Bundesagentur für Arbeit rät zum P-Konto

Die Bundesagentur für Arbeit (BA) legt von einer Pfändung bedrohten Beziehern des ALG II nahe, ein Pfändungsschutzkonto einzurichten. In einer dementsprechenden BA-Mitteilung wird darauf hingewiesen, dass der momentan noch gültige gesetzliche Pfändungsschutz von Sozialleistungen ab dem 01.01 2012 entfällt.
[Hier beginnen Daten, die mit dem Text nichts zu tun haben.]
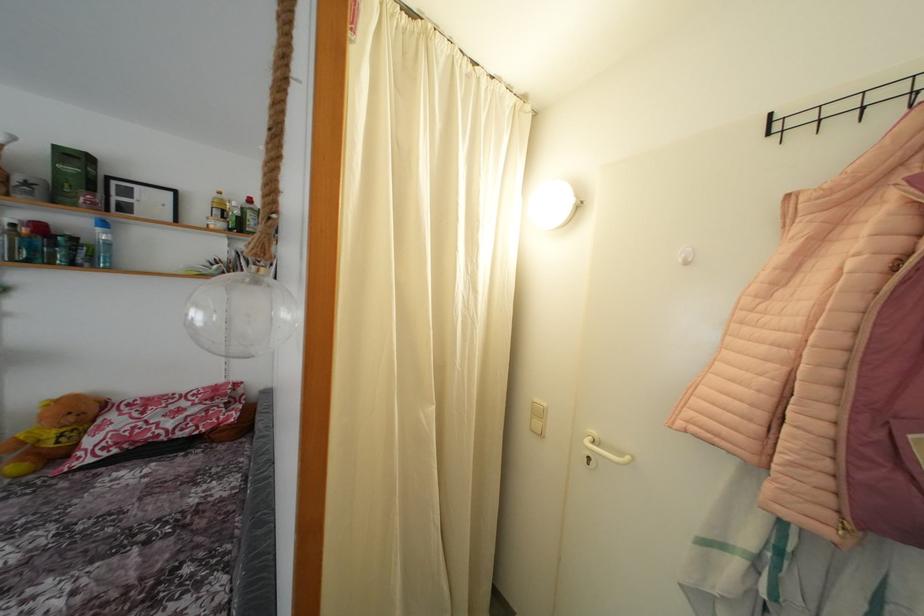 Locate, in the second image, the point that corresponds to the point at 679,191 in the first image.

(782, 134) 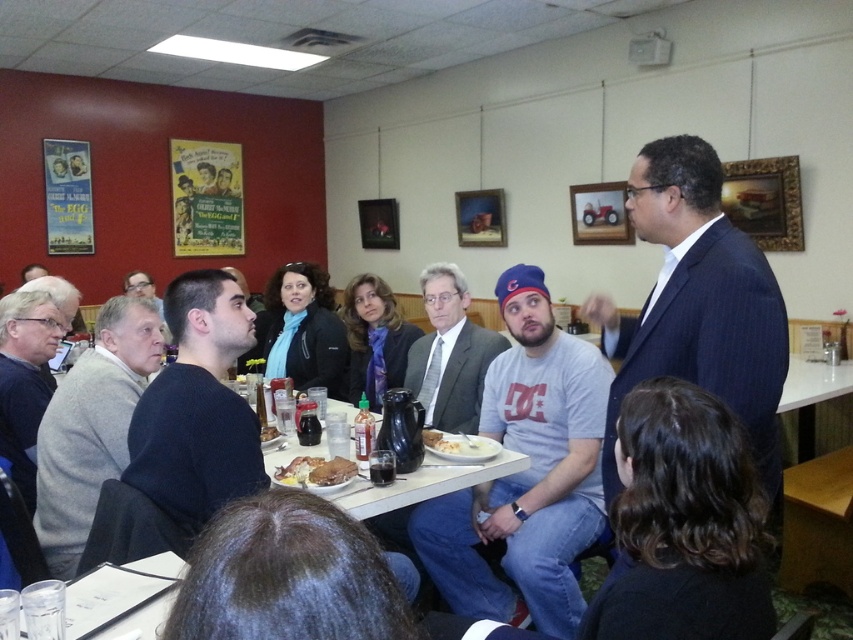 Is white bread at center below matte black jacket at upper center?

Yes.

Who is more distant from viewer, (448, 435) or (225, 182)?

Point (225, 182)

In order to click on white bread at center in this screenshot , I will do [x=450, y=444].

Is gray wool sweater at left below matte gray suit at center?

Yes, gray wool sweater at left is below matte gray suit at center.

Which is more to the left, gray wool sweater at left or matte gray suit at center?

gray wool sweater at left

Which is behind, point (61, 400) or point (450, 312)?

Positioned behind is point (450, 312).

Find the location of a particular element. gray wool sweater at left is located at coordinates (91, 426).

Between gray cotton t-shirt at center and dark blue sweater at center, which one is positioned higher?

Positioned higher is dark blue sweater at center.

Who is lower down, gray cotton t-shirt at center or dark blue sweater at center?

gray cotton t-shirt at center is lower down.

This screenshot has height=640, width=853. What are the coordinates of `gray cotton t-shirt at center` in the screenshot? It's located at (526, 474).

The image size is (853, 640). I want to click on gray cotton t-shirt at center, so click(526, 474). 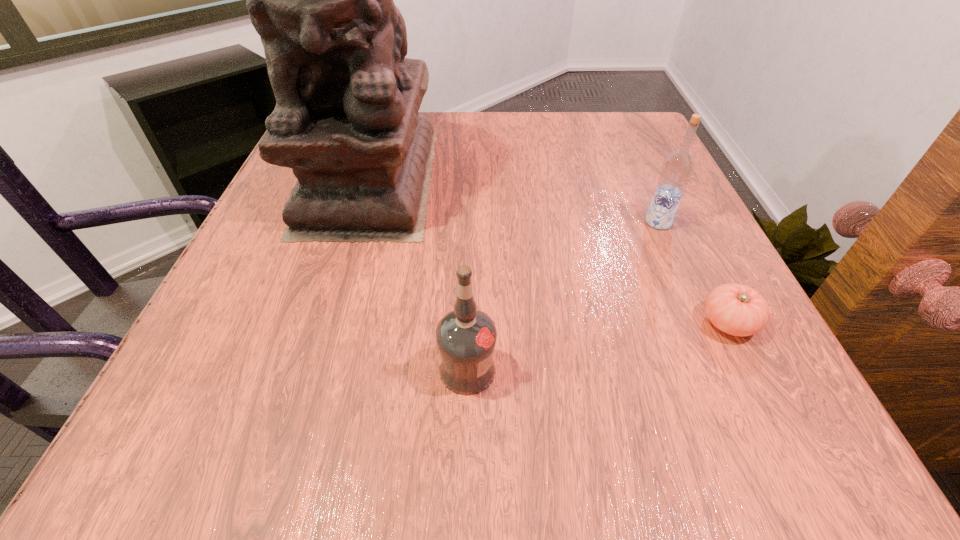 At what (x,y) coordinates should I click in order to perform the action: click on the tallest object. Please return your answer as a coordinate pair (x, y). Looking at the image, I should click on (346, 120).

The height and width of the screenshot is (540, 960). I want to click on sculpture, so click(346, 120).

Identify the location of the farther vodka. The height and width of the screenshot is (540, 960). coord(677,168).

At what (x,y) coordinates should I click in order to perform the action: click on the nearer vodka. Please return your answer as a coordinate pair (x, y). The height and width of the screenshot is (540, 960). Looking at the image, I should click on (466, 337).

At what (x,y) coordinates should I click in order to perform the action: click on the second object from left to right. Please return your answer as a coordinate pair (x, y). Looking at the image, I should click on (466, 337).

Locate an element on the screen. the third farthest object is located at coordinates (738, 310).

This screenshot has width=960, height=540. In order to click on tomato in this screenshot , I will do (738, 310).

Identify the location of free location located on the front-facing side of the leftmost object. (326, 323).

Where is `free spot located on the left of the farther vodka`? free spot located on the left of the farther vodka is located at coordinates (549, 222).

Find the location of `free space located on the front label of the left vodka`. free space located on the front label of the left vodka is located at coordinates (780, 370). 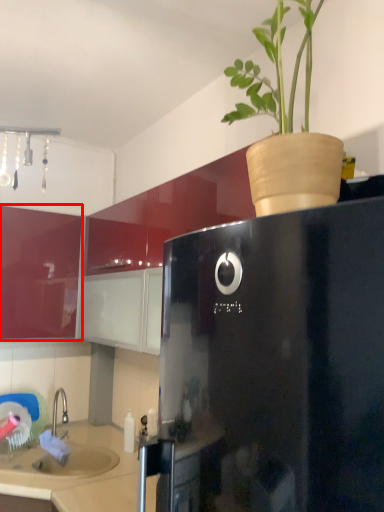 Question: From the image, what is the correct spatial relationship of cabinetry (annotated by the red box) in relation to counter top?

Choices:
 (A) right
 (B) left

Answer: (B) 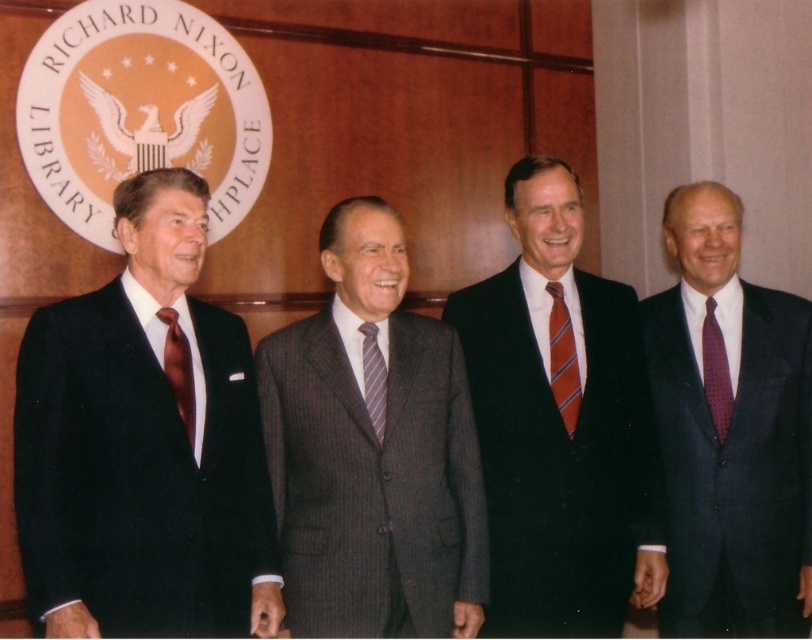 Question: Based on their relative distances, which object is nearer to the dark red dotted tie at right?

Choices:
 (A) gray pinstripe suit at center
 (B) striped silk tie at center
 (C) striped fabric tie at center
 (D) matte black suit at left

Answer: (B)

Question: Is gray pinstripe suit at center to the right of satin brown tie at left from the viewer's perspective?

Choices:
 (A) no
 (B) yes

Answer: (B)

Question: Considering the real-world distances, which object is farthest from the dark blue suit at right?

Choices:
 (A) striped silk tie at center
 (B) dark red dotted tie at right
 (C) satin brown tie at left
 (D) gray pinstripe suit at center

Answer: (C)

Question: Does matte black suit at left have a lesser width compared to striped silk tie at center?

Choices:
 (A) no
 (B) yes

Answer: (A)

Question: Which point is farther to the camera?

Choices:
 (A) (573, 353)
 (B) (205, 618)
 (C) (162, 355)

Answer: (A)

Question: Is dark blue suit at right behind striped silk tie at center?

Choices:
 (A) no
 (B) yes

Answer: (B) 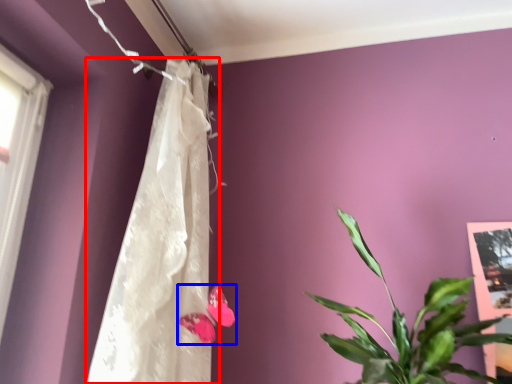 Question: Among these objects, which one is farthest to the camera, curtain (highlighted by a red box) or flower (highlighted by a blue box)?

Choices:
 (A) curtain
 (B) flower

Answer: (B) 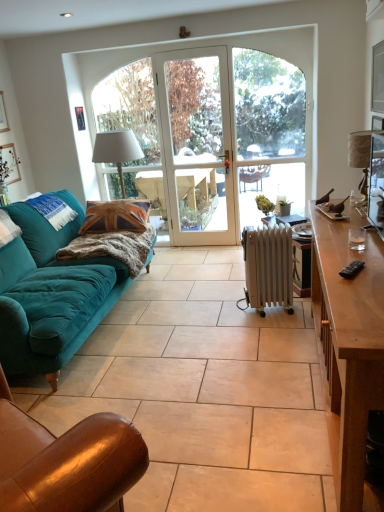 Question: Can you confirm if teal velvet pillow at left is positioned to the right of white fabric lampshade at center, which is counted as the second lamp, starting from the front?

Choices:
 (A) no
 (B) yes

Answer: (A)

Question: Is teal velvet pillow at left surrounding white fabric lampshade at center, which appears as the second lamp when viewed from the right?

Choices:
 (A) no
 (B) yes

Answer: (A)

Question: Is teal velvet pillow at left to the left of white fabric lampshade at center, which is counted as the second lamp, starting from the front, from the viewer's perspective?

Choices:
 (A) no
 (B) yes

Answer: (B)

Question: Is teal velvet pillow at left next to white fabric lampshade at center, the 1th lamp from the left?

Choices:
 (A) yes
 (B) no

Answer: (B)

Question: Is teal velvet pillow at left looking in the opposite direction of white fabric lampshade at center, the first lamp positioned from the back?

Choices:
 (A) yes
 (B) no

Answer: (B)

Question: Is brown wooden desk at right spatially inside brown leather chair at lower left, or outside of it?

Choices:
 (A) inside
 (B) outside

Answer: (B)

Question: From their relative heights in the image, would you say brown wooden desk at right is taller or shorter than brown leather chair at lower left?

Choices:
 (A) tall
 (B) short

Answer: (B)

Question: Considering the positions of brown wooden desk at right and brown leather chair at lower left in the image, is brown wooden desk at right wider or thinner than brown leather chair at lower left?

Choices:
 (A) thin
 (B) wide

Answer: (B)

Question: From the image's perspective, is brown wooden desk at right located above or below brown leather chair at lower left?

Choices:
 (A) below
 (B) above

Answer: (B)

Question: From a real-world perspective, is white glass screen door at center above or below white fabric lampshade at center, which is counted as the second lamp, starting from the front?

Choices:
 (A) above
 (B) below

Answer: (A)

Question: From the image's perspective, relative to white fabric lampshade at center, which is counted as the second lamp, starting from the front, is white glass screen door at center above or below?

Choices:
 (A) above
 (B) below

Answer: (A)

Question: Visually, is white glass screen door at center positioned to the left or to the right of white fabric lampshade at center, the 1th lamp from the left?

Choices:
 (A) left
 (B) right

Answer: (B)

Question: Is white glass screen door at center bigger or smaller than white fabric lampshade at center, the first lamp positioned from the back?

Choices:
 (A) big
 (B) small

Answer: (A)

Question: Considering their positions, is brown leather chair at lower left located in front of or behind brown wooden desk at right?

Choices:
 (A) behind
 (B) front

Answer: (B)

Question: Considering the positions of brown leather chair at lower left and brown wooden desk at right in the image, is brown leather chair at lower left wider or thinner than brown wooden desk at right?

Choices:
 (A) wide
 (B) thin

Answer: (B) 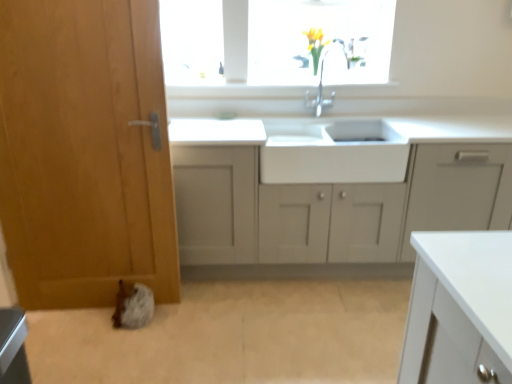 Question: Considering the positions of wooden door at left and white glossy sink at center in the image, is wooden door at left wider or thinner than white glossy sink at center?

Choices:
 (A) wide
 (B) thin

Answer: (B)

Question: Considering their positions, is wooden door at left located in front of or behind white glossy sink at center?

Choices:
 (A) front
 (B) behind

Answer: (A)

Question: Estimate the real-world distances between objects in this image. Which object is closer to the white glossy sink at center?

Choices:
 (A) white matte cabinet at center
 (B) wooden door at left

Answer: (A)

Question: Considering the real-world distances, which object is farthest from the white matte cabinet at center?

Choices:
 (A) wooden door at left
 (B) white glossy sink at center

Answer: (A) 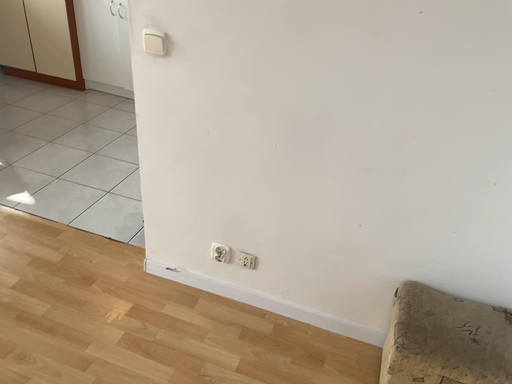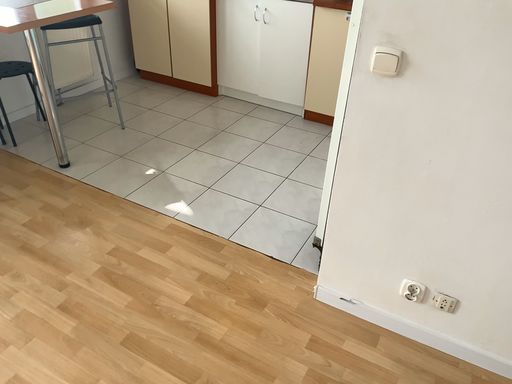 Question: How did the camera likely rotate when shooting the video?

Choices:
 (A) rotated left
 (B) rotated right

Answer: (A)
Infolge einer Umwandlung des „normalen“ Kontos in ein P-Konto werde automatisch ein Grundfreibetrag (Pfändungsfreigrenze) in Höhe von 1.028,89 Euro vor der Pfändung geschützt. Darüber hinaus bestünde die Möglichkeit, dass der persönliche Freibetrag durchaus noch höher ausfällt. Der BA zufolge treffe dies beispielsweise zu, falls auf das Konto weitere staatliche Transferleistungen wie Kindergeld oder Kinderzuschlag überwiesen werden. Gleiches gelte, wenn auf dem Konto für mehrere Personen Leistungen aus der Grundsicherung eingehen.

Zuständig für eine eine Umwandlung in ein Pfändungsschutzkonto sind die kontoführenden Banken. Diese erheben jedoch mitunter in der Praxis stattliche monatliche Gebühren für die Führung eines Girokontos als Pfändungsschutzkonto.